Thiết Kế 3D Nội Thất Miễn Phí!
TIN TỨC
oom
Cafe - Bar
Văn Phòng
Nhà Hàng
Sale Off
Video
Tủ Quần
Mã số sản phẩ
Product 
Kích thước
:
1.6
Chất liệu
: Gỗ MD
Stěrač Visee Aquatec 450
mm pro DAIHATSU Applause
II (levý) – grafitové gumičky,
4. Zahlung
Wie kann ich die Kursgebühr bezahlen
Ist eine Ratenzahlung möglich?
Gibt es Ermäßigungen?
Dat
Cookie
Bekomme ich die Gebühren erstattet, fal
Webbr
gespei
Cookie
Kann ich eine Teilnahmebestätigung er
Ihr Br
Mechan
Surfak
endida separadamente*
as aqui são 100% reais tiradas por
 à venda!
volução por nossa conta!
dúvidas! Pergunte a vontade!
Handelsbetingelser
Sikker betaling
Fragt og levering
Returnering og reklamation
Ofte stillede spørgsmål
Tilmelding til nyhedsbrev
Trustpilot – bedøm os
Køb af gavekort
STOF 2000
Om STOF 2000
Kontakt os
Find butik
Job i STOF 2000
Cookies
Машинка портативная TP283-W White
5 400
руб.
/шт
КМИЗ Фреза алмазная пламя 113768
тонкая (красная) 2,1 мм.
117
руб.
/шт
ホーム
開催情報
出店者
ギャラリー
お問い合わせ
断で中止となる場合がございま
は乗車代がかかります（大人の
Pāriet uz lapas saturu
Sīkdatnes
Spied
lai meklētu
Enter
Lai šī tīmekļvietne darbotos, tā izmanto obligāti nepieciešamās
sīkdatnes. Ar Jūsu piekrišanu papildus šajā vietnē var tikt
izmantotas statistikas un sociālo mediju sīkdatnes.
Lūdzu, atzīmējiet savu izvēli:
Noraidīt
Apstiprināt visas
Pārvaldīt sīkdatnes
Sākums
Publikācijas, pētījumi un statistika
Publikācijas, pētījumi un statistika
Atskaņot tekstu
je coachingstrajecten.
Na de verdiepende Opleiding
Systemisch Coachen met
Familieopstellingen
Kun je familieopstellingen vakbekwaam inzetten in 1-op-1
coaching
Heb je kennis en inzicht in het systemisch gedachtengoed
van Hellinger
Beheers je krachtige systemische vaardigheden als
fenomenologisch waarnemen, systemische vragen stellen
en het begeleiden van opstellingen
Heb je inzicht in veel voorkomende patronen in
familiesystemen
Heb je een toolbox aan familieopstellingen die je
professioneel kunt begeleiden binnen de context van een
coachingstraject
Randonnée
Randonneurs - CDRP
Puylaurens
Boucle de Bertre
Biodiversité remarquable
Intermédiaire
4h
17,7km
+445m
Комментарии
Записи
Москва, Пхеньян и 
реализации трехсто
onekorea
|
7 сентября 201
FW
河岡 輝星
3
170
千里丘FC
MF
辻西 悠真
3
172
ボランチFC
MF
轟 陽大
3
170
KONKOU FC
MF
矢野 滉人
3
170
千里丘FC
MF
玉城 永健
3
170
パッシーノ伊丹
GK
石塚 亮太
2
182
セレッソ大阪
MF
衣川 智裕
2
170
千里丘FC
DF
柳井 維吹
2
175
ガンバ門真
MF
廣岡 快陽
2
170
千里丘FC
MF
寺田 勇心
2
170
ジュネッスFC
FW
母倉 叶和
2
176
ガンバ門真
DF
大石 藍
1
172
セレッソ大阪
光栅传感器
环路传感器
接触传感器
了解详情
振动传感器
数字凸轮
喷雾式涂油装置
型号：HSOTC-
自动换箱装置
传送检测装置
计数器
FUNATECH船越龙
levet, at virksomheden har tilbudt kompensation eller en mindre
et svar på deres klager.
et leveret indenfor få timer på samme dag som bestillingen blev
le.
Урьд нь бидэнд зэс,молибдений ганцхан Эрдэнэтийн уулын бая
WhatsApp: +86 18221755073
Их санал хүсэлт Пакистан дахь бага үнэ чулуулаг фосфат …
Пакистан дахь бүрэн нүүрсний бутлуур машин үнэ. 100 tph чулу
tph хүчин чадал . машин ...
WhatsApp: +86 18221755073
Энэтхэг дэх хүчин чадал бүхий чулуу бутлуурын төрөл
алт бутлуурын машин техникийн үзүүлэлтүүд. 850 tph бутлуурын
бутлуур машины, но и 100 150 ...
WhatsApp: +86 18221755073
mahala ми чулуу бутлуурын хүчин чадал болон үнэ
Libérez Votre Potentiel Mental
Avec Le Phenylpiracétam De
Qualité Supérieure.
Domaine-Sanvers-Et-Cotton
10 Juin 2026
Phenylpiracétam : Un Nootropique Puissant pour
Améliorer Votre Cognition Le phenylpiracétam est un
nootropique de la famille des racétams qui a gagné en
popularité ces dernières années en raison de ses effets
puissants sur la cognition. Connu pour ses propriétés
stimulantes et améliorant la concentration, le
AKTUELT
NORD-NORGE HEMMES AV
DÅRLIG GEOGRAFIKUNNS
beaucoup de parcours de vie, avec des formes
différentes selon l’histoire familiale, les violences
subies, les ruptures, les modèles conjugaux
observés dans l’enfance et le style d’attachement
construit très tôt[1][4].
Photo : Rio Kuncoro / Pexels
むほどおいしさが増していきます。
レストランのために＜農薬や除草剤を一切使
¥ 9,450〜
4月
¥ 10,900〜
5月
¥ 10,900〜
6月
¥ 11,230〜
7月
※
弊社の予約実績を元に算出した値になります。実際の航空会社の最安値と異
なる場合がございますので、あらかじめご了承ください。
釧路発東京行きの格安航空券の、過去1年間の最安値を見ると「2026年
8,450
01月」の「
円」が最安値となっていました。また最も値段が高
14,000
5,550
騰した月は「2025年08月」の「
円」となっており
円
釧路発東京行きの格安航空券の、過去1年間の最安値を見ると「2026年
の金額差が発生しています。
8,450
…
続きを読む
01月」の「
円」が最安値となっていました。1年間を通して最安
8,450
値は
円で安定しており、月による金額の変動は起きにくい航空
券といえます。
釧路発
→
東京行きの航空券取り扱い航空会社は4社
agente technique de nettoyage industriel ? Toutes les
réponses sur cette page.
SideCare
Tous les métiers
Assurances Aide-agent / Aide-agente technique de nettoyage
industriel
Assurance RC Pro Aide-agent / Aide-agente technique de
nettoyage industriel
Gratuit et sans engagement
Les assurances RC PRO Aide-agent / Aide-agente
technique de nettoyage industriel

════════════════════

== What to work on ==
Your task is to repeat each line of the material exactly.

== Answer space ==
Thiết Kế 3D Nội Thất Miễn Phí!
TIN TỨC
oom
Cafe - Bar
Văn Phòng
Nhà Hàng
Sale Off
Video
Tủ Quần
Mã số sản phẩ
Product 
Kích thước
:
1.6
Chất liệu
: Gỗ MD
Stěrač Visee Aquatec 450
mm pro DAIHATSU Applause
II (levý) – grafitové gumičky,
4. Zahlung
Wie kann ich die Kursgebühr bezahlen
Ist eine Ratenzahlung möglich?
Gibt es Ermäßigungen?
Dat
Cookie
Bekomme ich die Gebühren erstattet, fal
Webbr
gespei
Cookie
Kann ich eine Teilnahmebestätigung er
Ihr Br
Mechan
Surfak
endida separadamente*
as aqui são 100% reais tiradas por
 à venda!
volução por nossa conta!
dúvidas! Pergunte a vontade!
Handelsbetingelser
Sikker betaling
Fragt og levering
Returnering og reklamation
Ofte stillede spørgsmål
Tilmelding til nyhedsbrev
Trustpilot – bedøm os
Køb af gavekort
STOF 2000
Om STOF 2000
Kontakt os
Find butik
Job i STOF 2000
Cookies
Машинка портативная TP283-W White
5 400
руб.
/шт
КМИЗ Фреза алмазная пламя 113768
тонкая (красная) 2,1 мм.
117
руб.
/шт
ホーム
開催情報
出店者
ギャラリー
お問い合わせ
断で中止となる場合がございま
は乗車代がかかります（大人の
Pāriet uz lapas saturu
Sīkdatnes
Spied
lai meklētu
Enter
Lai šī tīmekļvietne darbotos, tā izmanto obligāti nepieciešamās
sīkdatnes. Ar Jūsu piekrišanu papildus šajā vietnē var tikt
izmantotas statistikas un sociālo mediju sīkdatnes.
Lūdzu, atzīmējiet savu izvēli:
Noraidīt
Apstiprināt visas
Pārvaldīt sīkdatnes
Sākums
Publikācijas, pētījumi un statistika
Publikācijas, pētījumi un statistika
Atskaņot tekstu
je coachingstrajecten.
Na de verdiepende Opleiding
Systemisch Coachen met
Familieopstellingen
Kun je familieopstellingen vakbekwaam inzetten in 1-op-1
coaching
Heb je kennis en inzicht in het systemisch gedachtengoed
van Hellinger
Beheers je krachtige systemische vaardigheden als
fenomenologisch waarnemen, systemische vragen stellen
en het begeleiden van opstellingen
Heb je inzicht in veel voorkomende patronen in
familiesystemen
Heb je een toolbox aan familieopstellingen die je
professioneel kunt begeleiden binnen de context van een
coachingstraject
Randonnée
Randonneurs - CDRP
Puylaurens
Boucle de Bertre
Biodiversité remarquable
Intermédiaire
4h
17,7km
+445m
Комментарии
Записи
Москва, Пхеньян и 
реализации трехсто
onekorea
|
7 сентября 201
FW
河岡 輝星
3
170
千里丘FC
MF
辻西 悠真
3
172
ボランチFC
MF
轟 陽大
3
170
KONKOU FC
MF
矢野 滉人
3
170
千里丘FC
MF
玉城 永健
3
170
パッシーノ伊丹
GK
石塚 亮太
2
182
セレッソ大阪
MF
衣川 智裕
2
170
千里丘FC
DF
柳井 維吹
2
175
ガンバ門真
MF
廣岡 快陽
2
170
千里丘FC
MF
寺田 勇心
2
170
ジュネッスFC
FW
母倉 叶和
2
176
ガンバ門真
DF
大石 藍
1
172
セレッソ大阪
光栅传感器
环路传感器
接触传感器
了解详情
振动传感器
数字凸轮
喷雾式涂油装置
型号：HSOTC-
自动换箱装置
传送检测装置
计数器
FUNATECH船越龙
levet, at virksomheden har tilbudt kompensation eller en mindre
et svar på deres klager.
et leveret indenfor få timer på samme dag som bestillingen blev
le.
Урьд нь бидэнд зэс,молибдений ганцхан Эрдэнэтийн уулын бая
WhatsApp: +86 18221755073
Их санал хүсэлт Пакистан дахь бага үнэ чулуулаг фосфат …
Пакистан дахь бүрэн нүүрсний бутлуур машин үнэ. 100 tph чулу
tph хүчин чадал . машин ...
WhatsApp: +86 18221755073
Энэтхэг дэх хүчин чадал бүхий чулуу бутлуурын төрөл
алт бутлуурын машин техникийн үзүүлэлтүүд. 850 tph бутлуурын
бутлуур машины, но и 100 150 ...
WhatsApp: +86 18221755073
mahala ми чулуу бутлуурын хүчин чадал болон үнэ
Libérez Votre Potentiel Mental
Avec Le Phenylpiracétam De
Qualité Supérieure.
Domaine-Sanvers-Et-Cotton
10 Juin 2026
Phenylpiracétam : Un Nootropique Puissant pour
Améliorer Votre Cognition Le phenylpiracétam est un
nootropique de la famille des racétams qui a gagné en
popularité ces dernières années en raison de ses effets
puissants sur la cognition. Connu pour ses propriétés
stimulantes et améliorant la concentration, le
AKTUELT
NORD-NORGE HEMMES AV
DÅRLIG GEOGRAFIKUNNS
beaucoup de parcours de vie, avec des formes
différentes selon l’histoire familiale, les violences
subies, les ruptures, les modèles conjugaux
observés dans l’enfance et le style d’attachement
construit très tôt[1][4].
Photo : Rio Kuncoro / Pexels
むほどおいしさが増していきます。
レストランのために＜農薬や除草剤を一切使
¥ 9,450〜
4月
¥ 10,900〜
5月
¥ 10,900〜
6月
¥ 11,230〜
7月
※
弊社の予約実績を元に算出した値になります。実際の航空会社の最安値と異
なる場合がございますので、あらかじめご了承ください。
釧路発東京行きの格安航空券の、過去1年間の最安値を見ると「2026年
8,450
01月」の「
円」が最安値となっていました。また最も値段が高
14,000
5,550
騰した月は「2025年08月」の「
円」となっており
円
釧路発東京行きの格安航空券の、過去1年間の最安値を見ると「2026年
の金額差が発生しています。
8,450
…
続きを読む
01月」の「
円」が最安値となっていました。1年間を通して最安
8,450
値は
円で安定しており、月による金額の変動は起きにくい航空
券といえます。
釧路発
→
東京行きの航空券取り扱い航空会社は4社
agente technique de nettoyage industriel ? Toutes les
réponses sur cette page.
SideCare
Tous les métiers
Assurances Aide-agent / Aide-agente technique de nettoyage
industriel
Assurance RC Pro Aide-agent / Aide-agente technique de
nettoyage industriel
Gratuit et sans engagement
Les assurances RC PRO Aide-agent / Aide-agente
technique de nettoyage industriel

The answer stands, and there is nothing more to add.